San Antonio has several small towns around it such as Fredericksburg, Kerville, and Boerne. The previous weekend I went to the Cibolo Nature Center around midday to see birds on an unplanned trip while we were visiting Boerne. (Pro tip: Most everything in downtown Boerne is closed early or completely on Sundays)
160 acres in the heart of Boerne, Texas, the Cibolo Nature Center offers miles of trails through five distinct ecosystems. In 1988, Carolyn Chipman Evans, her husband, Brent Evans, and a handful of friends envisioned a place to connect their community with nature. Beginning with a segment of the Cibolo Creek and its neighboring land and wildlife, this group of advocates worked tirelessly to ensure the creek’s preservation. With the City of Boerne’s support, Carolyn’s leadership and enthusiasm brought a rebirth to the land and a renaissance of public concern for conservation of the area’s natural resources.Cibolo Center for Conservation
I saw a few impressive birds during our first visit, like the Summer Tanager, so we made plans to go again last weekend. We arrived around 8 AM and made our way toward the creek. Birds could be heard all around us: the spaceship sounds of the Northern Cardinal, the melodic sounds of the Carolina Wren, and the sweet melody of the Painted Bunting.

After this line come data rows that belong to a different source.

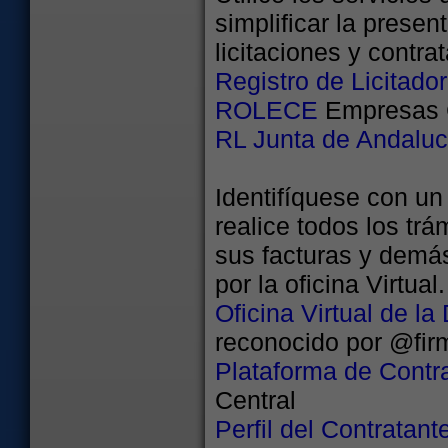
simplificar la prese
licitaciones y contra
Registro de Licitado
ROLECE
Empresas C
RL Junta de Andaluc
Identifíquese con un
realice todos los tr
sus facturas y demá
por la oficina Virtual.
Oficina Virtual de la
reconocido por @fir
Plataforma de Contra
Central
Perfil del Contratan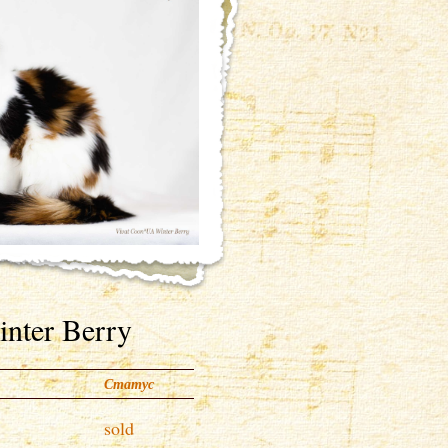
nter Berry
Статус
sold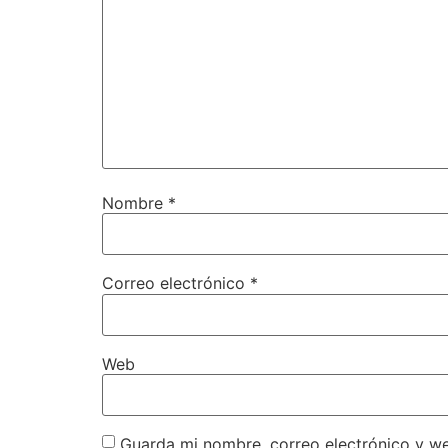
Nombre
*
Correo electrónico
*
Web
Guarda mi nombre, correo electrónico y w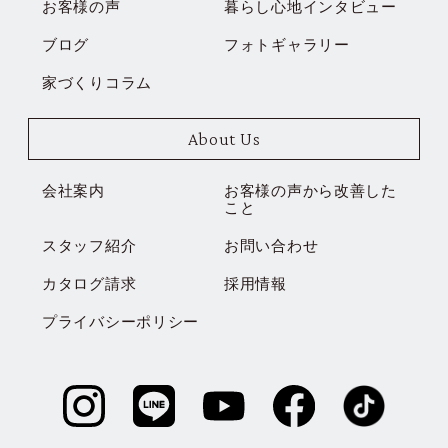
お客様の声
暮らし心地インタビュー
ブログ
フォトギャラリー
家づくりコラム
About Us
会社案内
お客様の声から改善した
こと
スタッフ紹介
お問い合わせ
カタログ請求
採用情報
プライバシーポリシー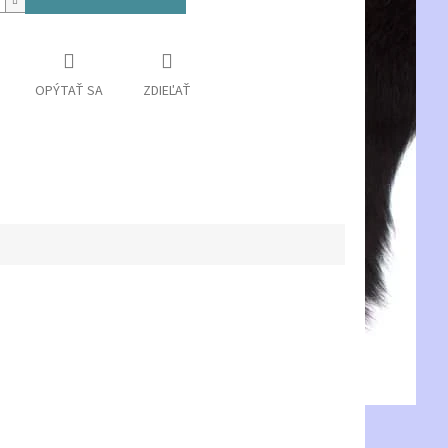
OPÝTAŤ SA
ZDIEĽAŤ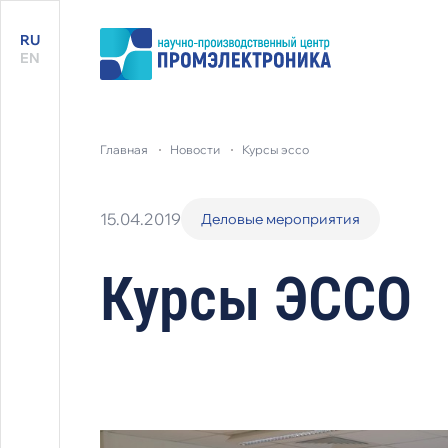
RU
EN
главная
новости
курсы эссо
15.04.2019
Деловые мероприятия
Курсы ЭССО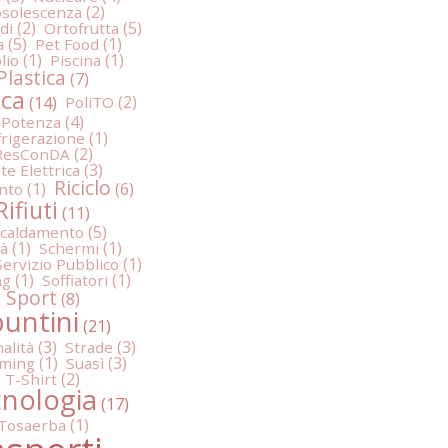
solescenza
di
Ortofrutta
a
Pet Food
lio
Piscina
Plastica
ica
PoliTO
Potenza
frigerazione
ResConDA
te Elettrica
Riciclo
nto
Rifiuti
scaldamento
tà
Schermi
Servizio Pubblico
ng
Soffiatori
Sport
puntini
alità
Strade
aming
Suasì
T-Shirt
nologia
Tosaerba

The creek we arrived at has a walkway across it that is always slightly covered in a current of water. Your options are to walk along a series of small blocks above the water and risk falling in, or cross the shallow current to the other side. I decided to slosh through the water with my walking shoes to avoid ruining my camera.
We began to hear the callof the Summer Tanager again in the same trees as the previous weekend. The three of us scanned the trees for a couple of minutes and spotted it up at the top of a very large tree.
We used Merlin’s Sound ID pretty consistently throughout our visit. It always gives us a heads up on what to look for before we even realize what is hiding in the trees. A Blue Grosbeak started popping up in our scans and I found it on a nearby tree. I captured this photo of it for the first time.
We approached a fork in the road and opted to take the path we took the previous week, as we were hoping to spot a Painted Bunting so our friend Paul could get a new lifer. This path took us along the creek’s edge and through dense forest, so it was a prime but challenging choice for birds. Several kinds of Warblers kept popping up in our sound scans, Yellow-throated Warblers, Black-throated Green Warblers, and Nashville Warblers, but we only got a good look at the Nashville. It was frustrating knowing the birds are there but being wholly unable to locate them in the canopy.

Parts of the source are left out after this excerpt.